▸ What you need to do
Nothing but a number should be given: how many lines in the listing contain the word "Geschäfte".

■ ■ ■ ■

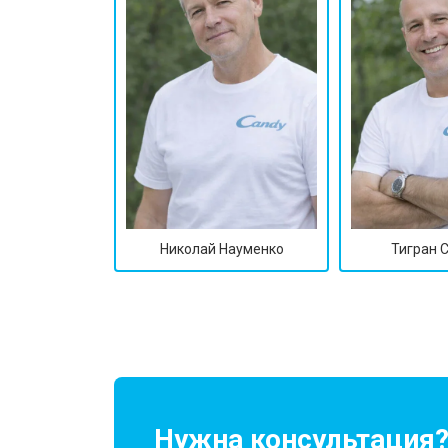
Николай Науменко
Тигран 
Нужна консультация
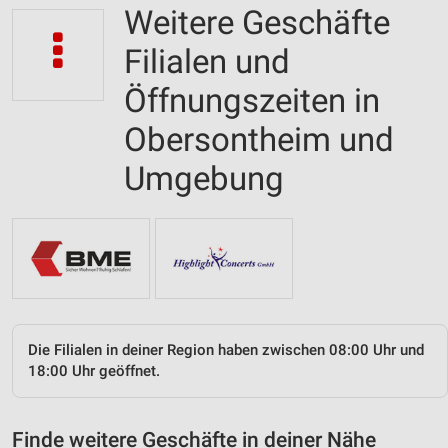
Weitere Geschäfte
Filialen und
Öffnungszeiten in
Obersontheim und
Umgebung
Die Filialen in deiner Region haben zwischen 08:00 Uhr und
18:00 Uhr geöffnet.
Finde weitere Geschäfte in deiner Nähe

■ ■ ■ ■

▸ Solution to this task
2